What to do :: Using the listing, copy each whole line that features "curve".

+ + + + +

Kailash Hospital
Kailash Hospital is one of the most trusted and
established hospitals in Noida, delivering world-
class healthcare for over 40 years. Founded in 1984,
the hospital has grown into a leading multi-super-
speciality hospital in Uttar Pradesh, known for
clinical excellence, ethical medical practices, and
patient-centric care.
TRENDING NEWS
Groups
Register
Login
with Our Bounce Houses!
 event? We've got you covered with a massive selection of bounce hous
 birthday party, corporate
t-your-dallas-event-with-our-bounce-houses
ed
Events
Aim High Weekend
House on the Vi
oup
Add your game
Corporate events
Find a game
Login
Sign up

+ + + + +

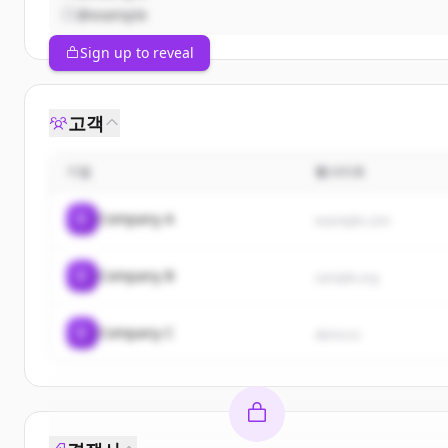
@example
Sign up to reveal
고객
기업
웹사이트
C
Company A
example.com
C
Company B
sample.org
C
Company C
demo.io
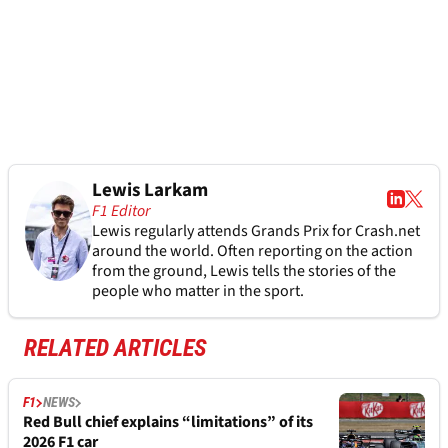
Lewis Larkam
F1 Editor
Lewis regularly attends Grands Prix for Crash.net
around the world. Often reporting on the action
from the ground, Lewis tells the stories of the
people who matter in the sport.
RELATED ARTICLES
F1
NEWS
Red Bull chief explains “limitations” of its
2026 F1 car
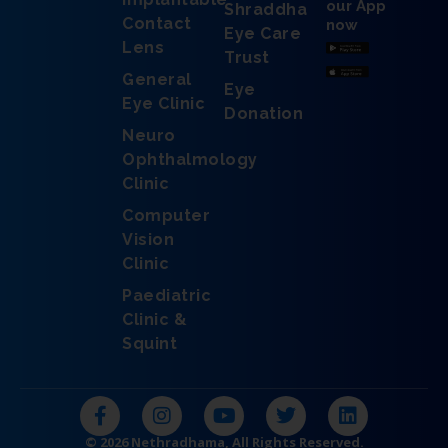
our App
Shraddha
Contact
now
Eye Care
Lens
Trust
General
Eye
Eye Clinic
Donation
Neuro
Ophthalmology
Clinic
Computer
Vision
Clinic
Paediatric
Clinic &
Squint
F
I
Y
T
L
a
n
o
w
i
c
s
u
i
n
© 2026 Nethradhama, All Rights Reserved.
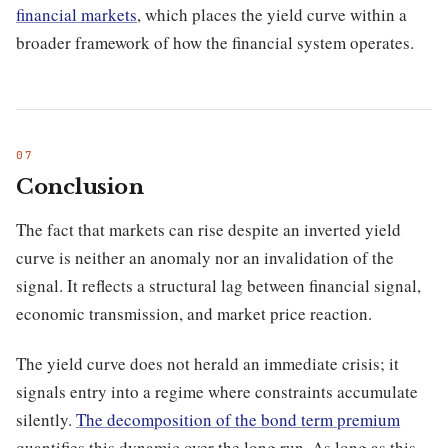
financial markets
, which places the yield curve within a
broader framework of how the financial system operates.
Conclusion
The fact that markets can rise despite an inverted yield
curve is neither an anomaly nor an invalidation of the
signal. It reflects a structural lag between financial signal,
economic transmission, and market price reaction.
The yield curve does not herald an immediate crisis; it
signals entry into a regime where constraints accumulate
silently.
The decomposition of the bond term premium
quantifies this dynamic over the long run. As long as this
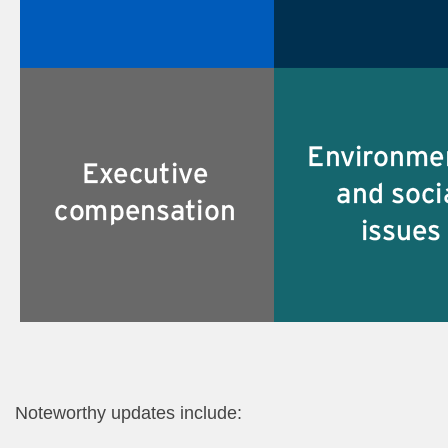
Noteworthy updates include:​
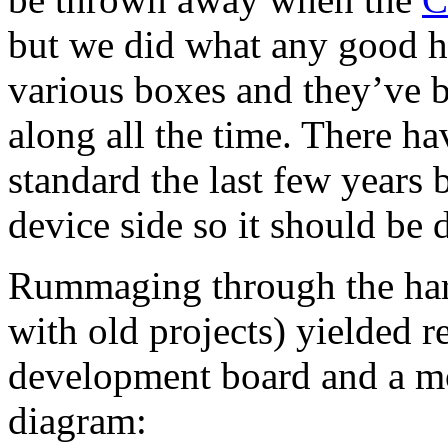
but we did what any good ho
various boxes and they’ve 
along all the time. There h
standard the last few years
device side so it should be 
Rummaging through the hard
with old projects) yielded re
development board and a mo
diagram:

+ + + + +

Solution for this exercise ::
, which places the yield curve within a
curve is neither an anomaly nor an invalidation of the
The yield curve does not herald an immediate crisis; it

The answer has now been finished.